If you demanded a change in your workplace practices to accommodate the fact that you like to spin round seven times widdershins in a chalked pentagram while wearing a chicken suit and bellowing, “I am the master of the universe, so you can all fuck off!” five times a day from the middle of the reception area, your bosses might raise an eyebrow.
“Ah, but, it’s my religion,” you’d protest.
“Oh, all right, then,” they’d say.
Or not.
But, then, you never know these days in politically correct Britain, which bends over backwards to accommodate the ever-increasing demands of Muslims (others, too, but it’s Muslims who seem to do the most demanding and moaning and for whom most changes are made).
I came across a piece in a journal that doesn’t often come my way, Personnel Today. It examines how changes in the workplace are needed to accommodate Islamic beliefs, even changing bonus schemes and pension plans if they don’t comply with sharia law – instead of simply telling them, “You can take it or leave it.”
In the article, Georgina Fuller talks of a law firm who give seminars on sharia (there’s money in it for them, of course), “as it is an increasing concern for organisations”. It then quotes a representative of the firm, Paul Griffin, as saying, “We’re helping more businesses and advising them on how far they should go in complying with Shariah law in the UK.”
Griffin goes on, “If, for example, you offer a discretionary bonus scheme, you can’t earn or charge interest under Shariah. This can make finance a tricky area for firms to manage. Employers have also got to be aware of loans and share options as Muslim employees can’t be owed something in financial terms.”
How much does it cost the firm to do all the twiddling of financial knobs to be compliant with superstition? Does this affect the amount other employees, who don’t feel they have to comply with some religious mumbo-jumbo, get in their bonuses? No doubt the knob twiddling won’t be done for free.
If something is plain unethical, then it’s up to employees to point this out and take appropriate action against their employers until they put it right. But that doesn’t need Allah or the other fella in the other crazy book to arbitrate: it needs human beings with sound morals. Anything else is a case of one rule for part of the workforce and another for the other.
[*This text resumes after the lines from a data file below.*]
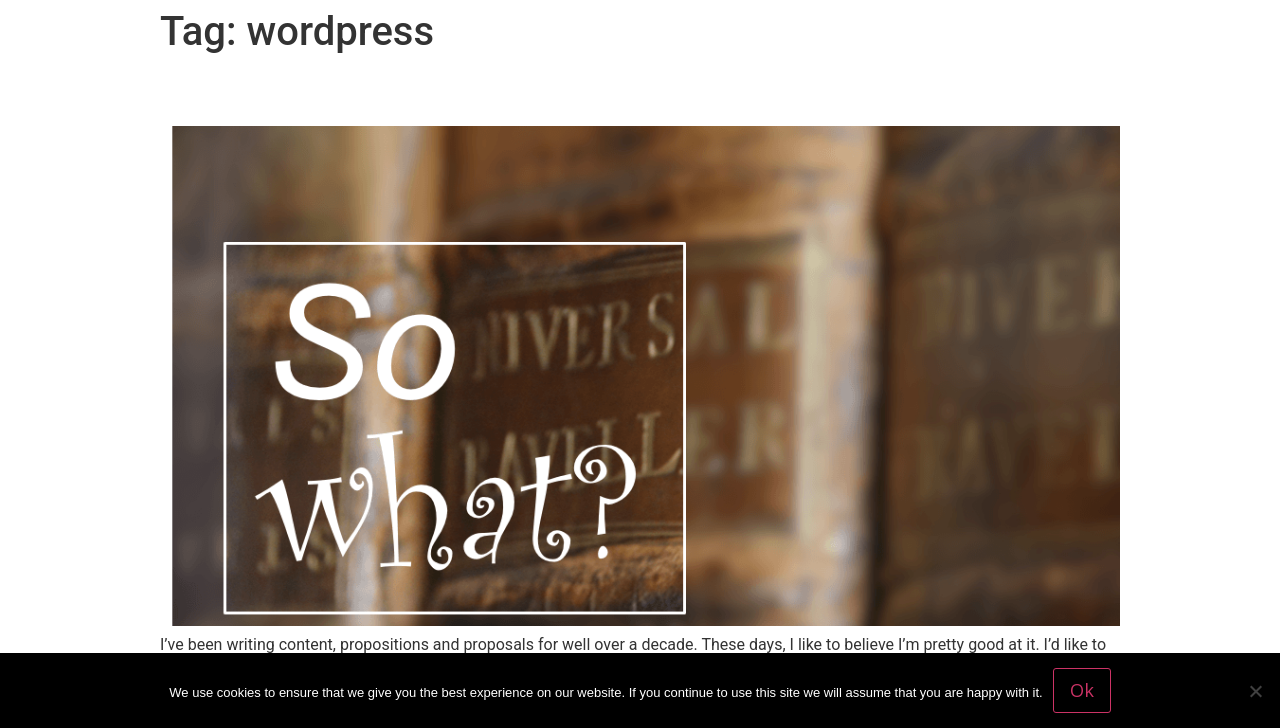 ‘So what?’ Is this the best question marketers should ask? (573, 91)
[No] (1255, 691)
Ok (1082, 690) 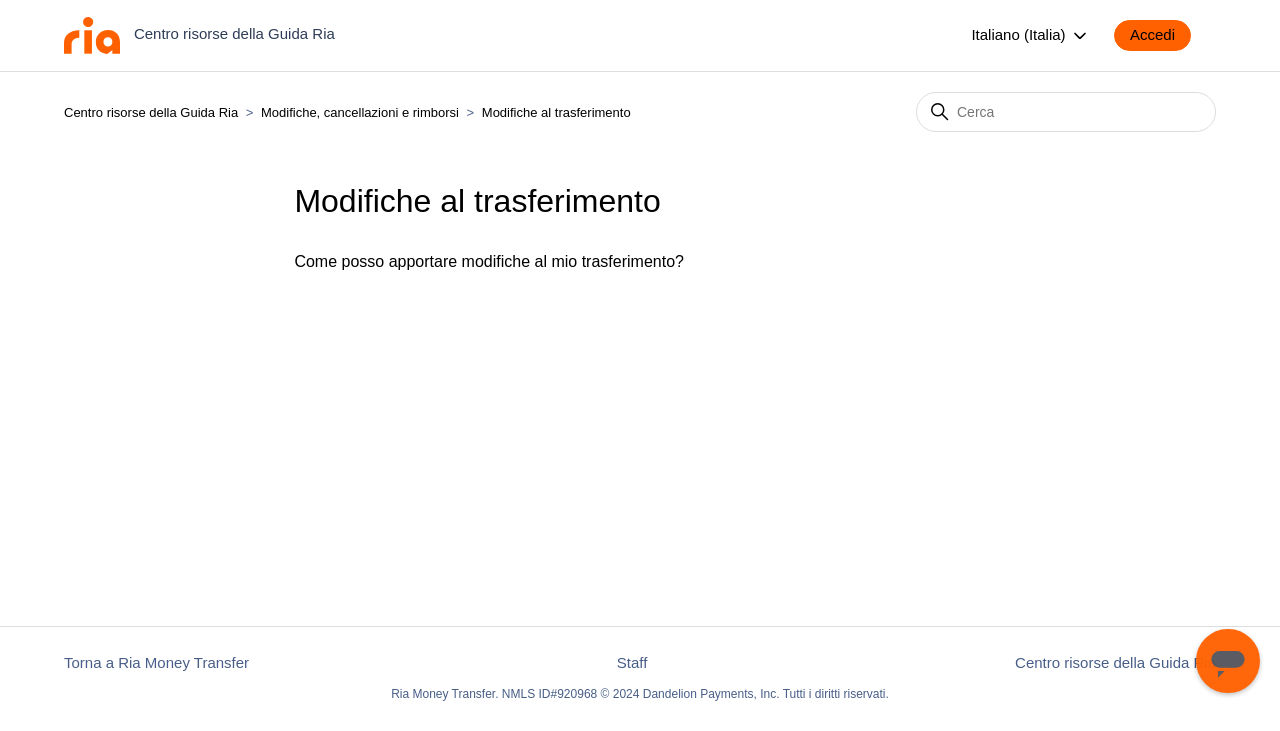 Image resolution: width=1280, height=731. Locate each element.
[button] (1162, 35)
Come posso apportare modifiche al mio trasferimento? (489, 261)
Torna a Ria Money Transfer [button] (156, 662)
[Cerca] (1066, 112)
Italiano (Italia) (1030, 36)
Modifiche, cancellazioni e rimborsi (360, 112)
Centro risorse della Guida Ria (151, 112)
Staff (632, 662)
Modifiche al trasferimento (556, 112) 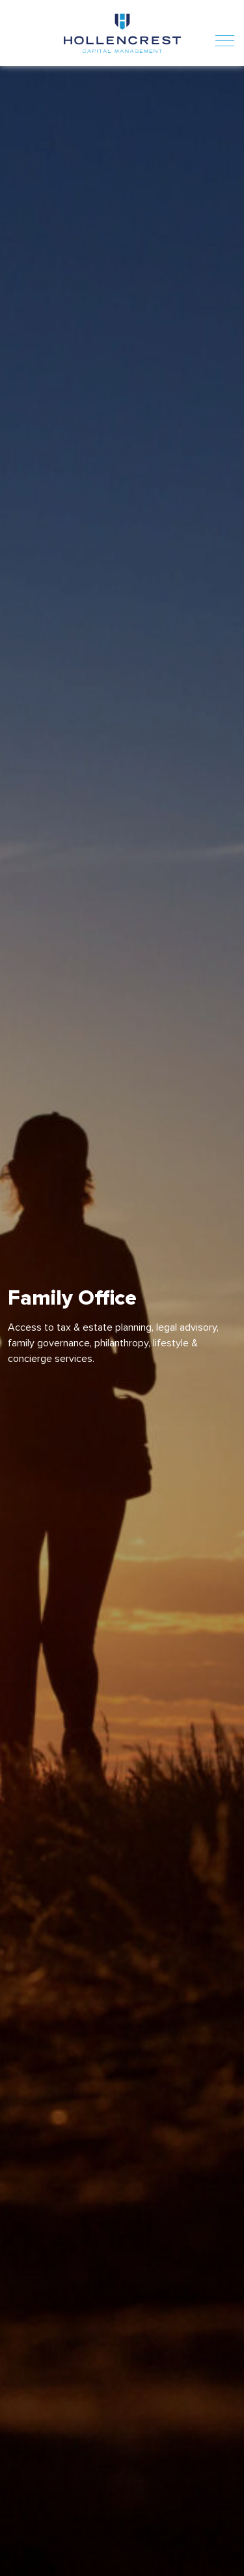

Then we come to time off for prayer.
Fuller quotes Mohammed Farrukh Raza, managing director of Islamic Finance Advisory & Assurance Services (IFAAS UK), which advises companies on how to become sharia-compliant. She writes:
Raza says that Shariah is based on fairness and that, although, in his view, employers have certain obligations to Muslim employees – such as providing prayer rooms – the religious obligation is on the employee rather than the organisation.
“Shariah law is based on fairness but it has to be fair to all, regardless of whether you are a Muslim or non-Muslim,” he says. “The time that Muslim employees can legally require to take off to pray mystifies employers but it’s simple. Muslims are required to pray five times a day and a prayer typically lasts between five to 10 minutes. So normally a Muslim employee would expect to take 25–50 minutes out during the day. Some employees spend the same amount of time taking cigarette breaks.”
But a ciggy break can be postponed or simply cancelled if there’s a job that needs to be done – “. . . like, now”!
Would you employ someone if he or she said that, twice or three times during the working day (depending on its times and duration) ten or fifteen minutes would need to be spent praying in a special room?
And prayer rooms? Are you kidding? Would you give up more valuable space in your small premises, having already provided a rest room for your staff, to accommodate someone’s urge to go and stick his arse in the air for ten minutes?
And there’s also the overriding thing here: the principle. It may seem a good idea to keep Muslim employees happy by giving them a space to pray and by ensuring that they get two or three periods of ten or fifteen minutes to go and do it (taken off their lunch break, presumably) if you have a couple of Muslim employees out of fifty or seventy or a hundred. But then you find your proportion of Muslim employees rises to 10 per cent, then 20 per cent and so on. Then they begin to ask for more, all to satisfy religious beliefs – not general ethical beliefs (though in some cases they may overlap), but specifically religious beliefs.
But I think the point is made.
See also an earlier letter in the same publication, “All religious beliefs should be treated with respect”, which in turn refers to a July article, “Wrong about rights”, in which Tony Pettengell says, among many other things:
But the sooner all references to religions are expunged from the law books, the sooner we'll have an equal society. And until this happens, the weight of 2,000 years of suppression will keep women where they've been for so long – in the background.